Pernah nggak kalian ketemu sama pedagang yang bikin jengkel? Yang suka naikin harga seenaknya, atau melebih-lebihkan kualitas barang yang dijual? Di zaman sekarang, makin sulit membedakan mana pedagang yang jujur dan mana yang sekadar pintar merayu. Tipuan bisa datang dari mana saja baik dari toko online di e-commerce maupun dari pedagang kaki lima atau pasar tradisional.
Namun jangan salah, di tengah maraknya kecurangan dan sekadar pintar merayu, masih banyak pedagang yang tetap memegang nilai kejujuran. Mereka berdagang bukan hanya demi keuntungan semata, tetapi juga untuk menjaga kepercayaan pelanggan. Salah satunya adalah Bu Astuti, seorang pedagang pasar tradisional yang sudah bertahun-tahun mengais rezeki di Pasar Beringharjo, Yogyakarta.
Saya mengenal Bu Astuti sejak sering mampir ke lapaknya setiap kali pulang ke kampung halaman. Lapaknya memang tidak besar, tetapi selalu ramai pengunjung. Senyumnya ramah, pelayanannya cepat, dan yang paling penting beliau selalu berkata jujur tentang kualitas barang yang dijualnya. Dari situ, saya tertarik mengenal lebih jauh siapa sebenarnya sosok di balik lapak yang sederhana ini. Dalam artikel ini, saya ingin membagikan kisah tentang perjuangan, kejujuran, dan ketulusan seorang ibu yang bertahan di tengah persaingan pasar yang makin sengit.
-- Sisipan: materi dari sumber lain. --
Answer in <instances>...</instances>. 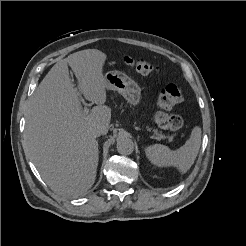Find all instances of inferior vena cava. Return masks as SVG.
I'll use <instances>...</instances> for the list:
<instances>
[{
  "instance_id": "obj_1",
  "label": "inferior vena cava",
  "mask_w": 246,
  "mask_h": 246,
  "mask_svg": "<svg viewBox=\"0 0 246 246\" xmlns=\"http://www.w3.org/2000/svg\"><path fill=\"white\" fill-rule=\"evenodd\" d=\"M106 128L104 126H96L92 129V135L96 138L103 134H106Z\"/></svg>"
}]
</instances>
Bu Astuti bukanlah pendiri lapaknya sendiri. Beliau meneruskan usaha yang dulu dirintis oleh orang tuanya.
"Kalau ini tuh, jualan saya tuh kan neruskan peninggalan orang tua. Jadi, nggak dari pertama,"Â ucapnya pelan, mengenang masa lalu.
Sebagai anak sulung, beliau merasa bertanggung jawab melanjutkan usaha orang tuanya yang telah memberikan penghidupan bagi keluarganya selama bertahun-tahun. "Sayang kalau nggak ada yang nerusin," tambahnya.
Menurut Bu Astuti, kondisi Pasar Beringharjo dulu sangat berbeda dengan sekarang. Dulu pasar hanya terdiri dari bangunan satu lantai dengan susunan kios yang masih semrawut. "Dulu pasarnya nggak begini, Mas. Ya, di bawah itu. Belum bertingkat tiga kayak sekarang ini,"Â katanya. Beliau mengalami sendiri proses renovasi pasar hingga menjadi bangunan tiga lantai yang lebih tertata dan modern seperti sekarang.
Kini, kios-kios dikelompokkan berdasarkan jenis barang. "Di depan batik dan baju-baju, di belakang sayur, terus di bawah ada ikan. Jadi nggak campur-campur, lebih enak pembeli juga nyarinya," jelasnya. Penataan ini memudahkan pembeli untuk menemukan kebutuhan mereka dan menciptakan kenyamanan berbelanja.
Bu Astuti bersyukur karena lapak yang ditempatinya adalah milik pribadi. "Kalau tempat saya ini udah punya sendiri. Cuma bayar karcis aja per bulan," tuturnya. Biaya karcis yang dibayarnya sebesar Rp300.000 per bulan, jauh lebih ringan dibandingkan dengan pedagang lain yang menyewa tempat. "Kalau yang nyewa bisa sampai Rp1,5 juta per bulan. Tapi katanya sih udah nggak bayar karcis lagi," tambahnya.